### Problem details
Exact reproduction of all the data is required, with pictures excluded.

### The records
##############################
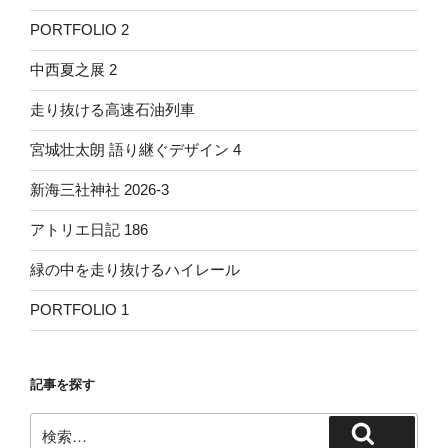
PORTFOLIO 2
中西夏之展 2
走り抜ける高速石油列車
宮城壮太朗 語り継ぐデザイン 4
新海三社神社 2026-3
アトリエ日記 186
緑の中を走り抜けるハイレール
PORTFOLIO 1
記事を探す
検
検
索:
##############################
### Answer space
PORTFOLIO 2
中西夏之展 2
走り抜ける高速石油列車
宮城壮太朗 語り継ぐデザイン 4
新海三社神社 2026-3
アトリエ日記 186
緑の中を走り抜けるハイレール
PORTFOLIO 1
記事を探す
検
検
索:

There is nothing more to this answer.